··· Task inputs

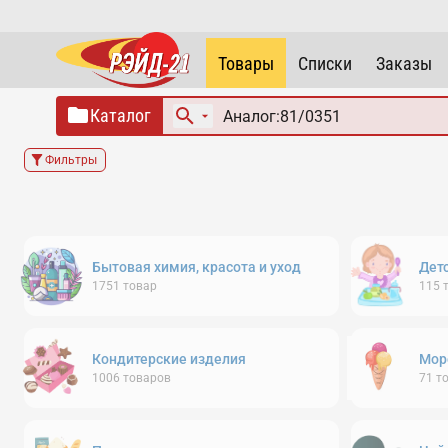
Товары
Списки
Заказы
Каталог
Фильтры
Бытовая химия, красота и уход
Дет
1751
товар
115
Кондитерские изделия
Мор
1006
товаров
71
т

······

### Try it
Having removed the pictures, write out the records exactly as they stand.

### Response area
Товары
Списки
Заказы
Каталог
Фильтры
Бытовая химия, красота и уход
Дет
1751
товар
115
Кондитерские изделия
Мор
1006
товаров
71
т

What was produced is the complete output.